ウクライナ「マリウポリで2万人超死亡」と推計 停戦交渉は暗礁に

産経ニュース
12日、ウクライナ南東部マリウポリの親ロシア派武装勢力メンバー(ロイター=共同)
12日、ウクライナ南東部マリウポリの親ロシア派武装勢力メンバー(ロイター=共同)

ロシアのウクライナ侵攻で、東部ドネツク州のキリレンコ知事は12日、米CNNテレビに、露軍が包囲する同州マリウポリで「2万人もしくは2万2千人が死亡した」との推計を明らかにした。一方、プーチン露大統領は同日、停戦交渉が「袋小路に陥った」と指摘。
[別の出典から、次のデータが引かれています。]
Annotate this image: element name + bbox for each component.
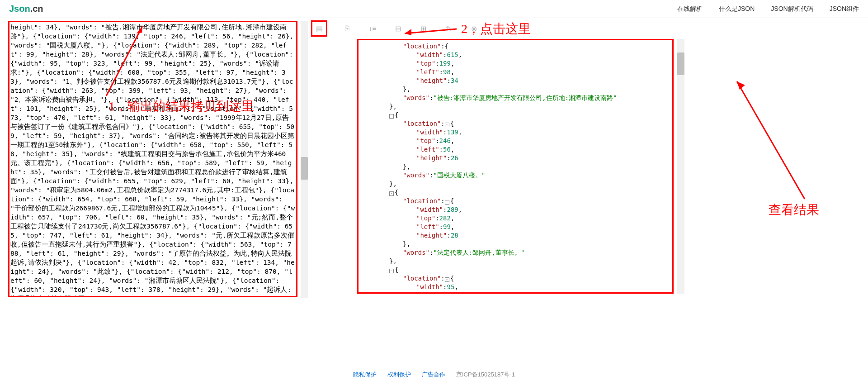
svg-line-4 xyxy=(737,81,805,199)
arrow1-icon xyxy=(99,23,154,100)
logo-json: Json xyxy=(9,4,30,14)
copy-icon[interactable]: ⎘ xyxy=(342,23,353,34)
left-scrollbar-thumb[interactable] xyxy=(301,157,308,180)
format-icon[interactable]: ▤ xyxy=(314,23,325,34)
footer: 隐私保护 权利保护 广告合作 京ICP备15025187号-1 xyxy=(0,368,868,381)
annotation-step2: 2，点击这里 xyxy=(461,20,531,38)
footer-ads[interactable]: 广告合作 xyxy=(422,371,445,379)
arrow3-icon xyxy=(732,77,832,204)
nav-components[interactable]: JSON组件 xyxy=(830,5,859,13)
nav: 在线解析 什么是JSON JSON解析代码 JSON组件 xyxy=(677,5,859,13)
arrow2-icon xyxy=(398,20,461,38)
format-button-highlight: ▤ xyxy=(311,20,327,37)
footer-rights[interactable]: 权利保护 xyxy=(387,371,411,379)
footer-privacy[interactable]: 隐私保护 xyxy=(353,371,377,379)
right-scrollbar-thumb[interactable] xyxy=(677,52,684,75)
json-output-pane[interactable]: "location":{"width":615,"top":199,"left"… xyxy=(357,39,674,294)
footer-icp: 京ICP备15025187号-1 xyxy=(456,371,515,379)
right-scrollbar[interactable] xyxy=(677,39,684,294)
svg-marker-5 xyxy=(737,81,745,90)
nav-parse[interactable]: 在线解析 xyxy=(677,5,703,13)
annotation-step3: 查看结果 xyxy=(769,201,819,219)
nav-what-is-json[interactable]: 什么是JSON xyxy=(719,5,755,13)
left-scrollbar[interactable] xyxy=(301,21,308,298)
annotation-step1: 1，输出的结果拷贝到这里 xyxy=(108,98,254,115)
sort-icon[interactable]: ↓≡ xyxy=(367,23,378,34)
header: Json.cn 在线解析 什么是JSON JSON解析代码 JSON组件 xyxy=(0,0,868,18)
svg-line-0 xyxy=(106,26,142,96)
svg-marker-3 xyxy=(405,29,411,35)
logo-cn: .cn xyxy=(30,4,43,14)
logo[interactable]: Json.cn xyxy=(9,4,43,14)
nav-parse-code[interactable]: JSON解析代码 xyxy=(771,5,813,13)
svg-line-2 xyxy=(405,29,457,33)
「目標達成まで作戦を続ける」と述べ、攻勢をさらに強める考えを示した。犠牲者の拡大を背景にウクライナとロシアの溝は深まっており、停戦交渉は暗礁に乗り上げつつある。

露国防省は同日、東部ルガンスク州の弾薬庫やハリコフ州の兵器集積所を破壊したと発表した。ロシアは現在、東部の制圧を「主要目標」と位置付け、増援部隊を派遣。今後、さらなる攻撃の激化と犠牲者の拡大が懸念されている。

一方、停戦交渉についてプーチン氏は12日、先月29日のトルコでの協議で一定の合意に達したにもかかわらず、ウクライナ側は首都キーウ(キエフ)近郊ブチャでの住民虐殺を「捏造(ねつぞう)」し、トルコでの合意からも立場を後退させた-と主張した。タス通信が伝えた。
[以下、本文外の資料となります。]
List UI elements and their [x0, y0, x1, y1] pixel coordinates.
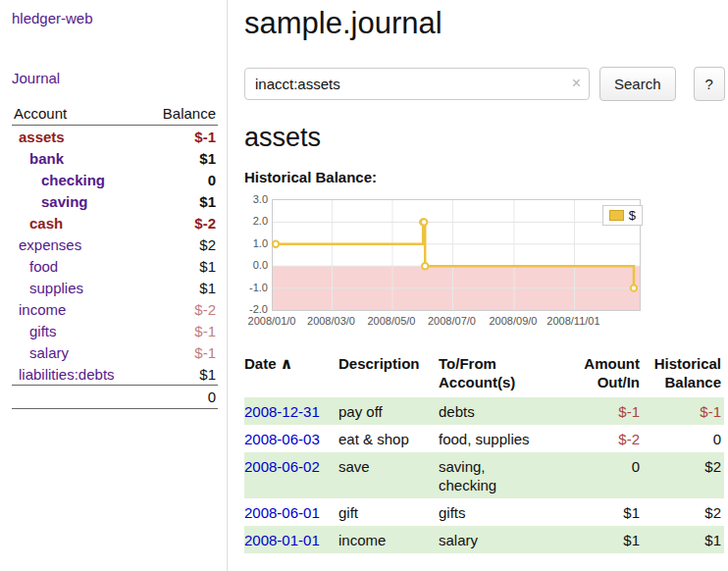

先月29日の交渉でウクライナ側は、北大西洋条約機構(NATO)加盟を断念する「中立化」を受け入れる前提として「他国によるウクライナの安全の保証」を要求。プーチン氏によると、ウクライナ側は「安全の保証」の適用範囲について、ロシアが2014年に併合した南部クリミア半島と、親露派勢力が実効支配する東部地域を含まないとする立場を示した。しかしその後、ウクライナはクリミアや東部も適用範囲だとする立場に戻ったという。

これに先立ち、ウクライナのポドリャク大統領府長官顧問は今月8日、ブチャなどでの住民虐殺の発覚を受け、「対露姿勢を見直さざるを得ない」と指摘。ラブロフ露外相も7日、ウクライナ側から停戦条件に関する文書を6日に受け取ったと明らかにした上で「ウクライナは安全の保証の適用範囲について立場を後退させた」と述べていた。

ウクライナメディアによると、ブチャの市長は12日、露軍に殺害された市民403人の遺体が確認されたと明らかにした。